> **Your objective**:
Unless it is a picture, every line from the start of the entries through the line with "מעמד לאקווריום ריאו דגם רילי" must be retyped exactly.

Stored items from a collection:
☆ ☆ ☆ ☆ ☆ ☆ ☆

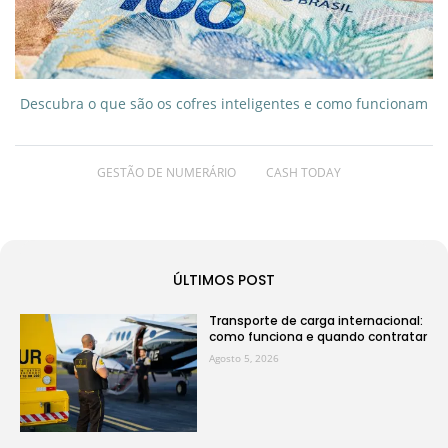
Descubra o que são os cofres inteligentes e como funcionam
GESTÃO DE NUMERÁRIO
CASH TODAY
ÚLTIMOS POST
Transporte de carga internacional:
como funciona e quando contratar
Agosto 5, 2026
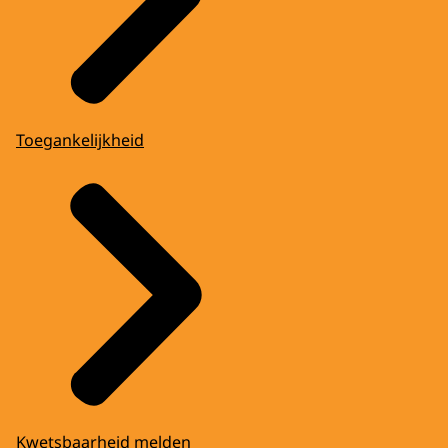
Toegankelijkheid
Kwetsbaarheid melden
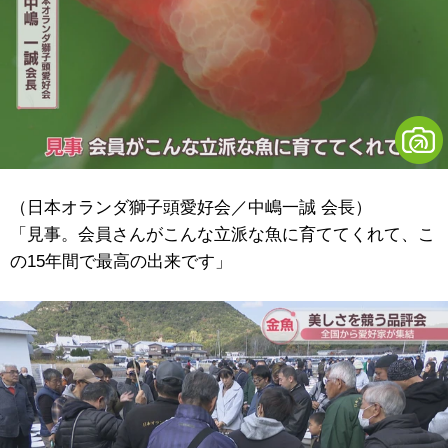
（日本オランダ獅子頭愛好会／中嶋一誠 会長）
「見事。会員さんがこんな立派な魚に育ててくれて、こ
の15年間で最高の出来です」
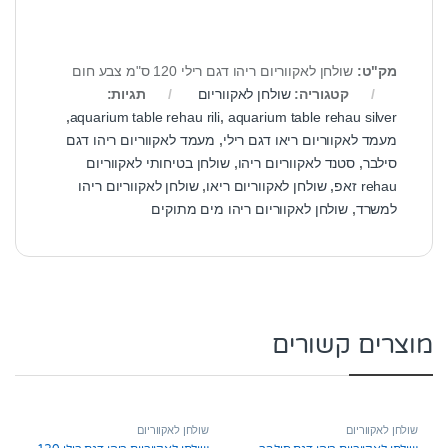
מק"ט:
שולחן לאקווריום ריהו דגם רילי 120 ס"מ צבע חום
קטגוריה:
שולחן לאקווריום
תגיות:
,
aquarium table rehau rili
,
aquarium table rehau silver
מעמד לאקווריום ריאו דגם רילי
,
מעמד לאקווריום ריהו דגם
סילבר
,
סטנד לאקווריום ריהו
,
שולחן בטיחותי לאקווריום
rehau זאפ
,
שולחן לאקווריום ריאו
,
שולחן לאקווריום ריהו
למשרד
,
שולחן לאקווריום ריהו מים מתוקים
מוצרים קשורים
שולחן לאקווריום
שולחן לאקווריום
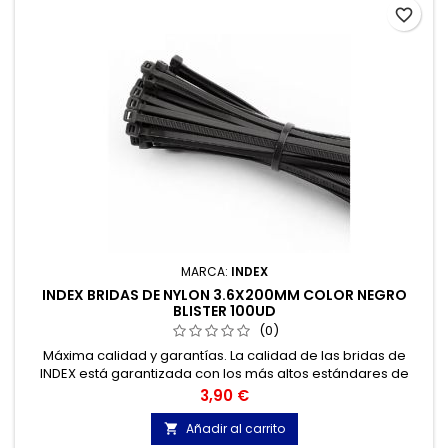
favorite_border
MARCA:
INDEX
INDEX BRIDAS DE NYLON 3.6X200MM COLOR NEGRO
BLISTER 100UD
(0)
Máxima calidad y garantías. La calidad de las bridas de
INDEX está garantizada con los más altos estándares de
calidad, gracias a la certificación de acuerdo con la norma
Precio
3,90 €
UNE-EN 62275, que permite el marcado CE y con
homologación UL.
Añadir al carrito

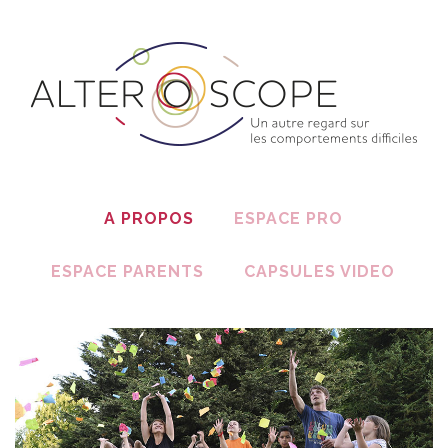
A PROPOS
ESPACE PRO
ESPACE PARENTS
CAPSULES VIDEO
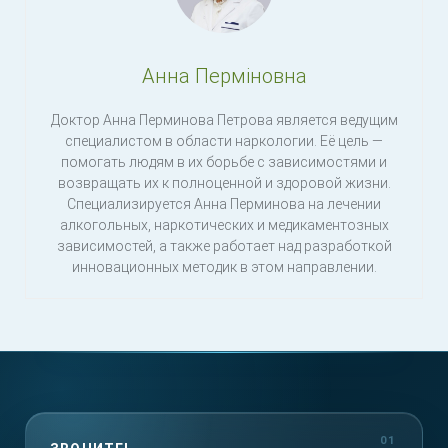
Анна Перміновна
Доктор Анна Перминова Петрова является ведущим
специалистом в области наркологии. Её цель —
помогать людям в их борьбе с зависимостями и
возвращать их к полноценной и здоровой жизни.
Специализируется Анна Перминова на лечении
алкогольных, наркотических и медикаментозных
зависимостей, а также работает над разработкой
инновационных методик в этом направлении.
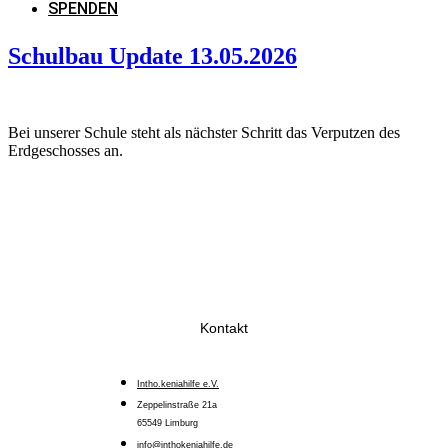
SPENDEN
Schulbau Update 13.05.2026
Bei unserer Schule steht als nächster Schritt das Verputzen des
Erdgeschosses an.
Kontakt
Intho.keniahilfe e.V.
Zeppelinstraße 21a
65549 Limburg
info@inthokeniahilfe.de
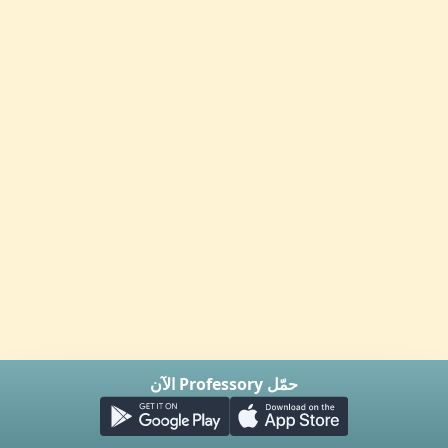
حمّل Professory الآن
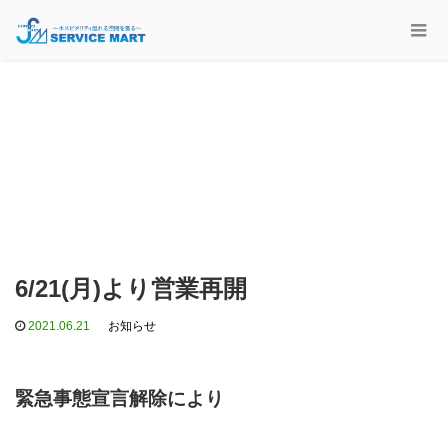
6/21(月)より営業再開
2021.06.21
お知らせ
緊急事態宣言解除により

☆ ☆ ☆ ☆ ☆ ☆ ☆

> **Result for this task**:
Descubra o que são os cofres inteligentes e como funcionam
GESTÃO DE NUMERÁRIO
CASH TODAY
ÚLTIMOS POST
Transporte de carga internacional:
como funciona e quando contratar
Agosto 5, 2026
Toegankelijkheid
Kwetsbaarheid melden
（日本オランダ獅子頭愛好会／中嶋一誠 会長）
「見事。会員さんがこんな立派な魚に育ててくれて、こ
の15年間で最高の出来です」
מק"ט:
שולחן לאקווריום ריהו דגם רילי 120 ס"מ צבע חום
קטגוריה:
שולחן לאקווריום
תגיות:
,
aquarium table rehau rili
,
aquarium table rehau silver
מעמד לאקווריום ריאו דגם רילי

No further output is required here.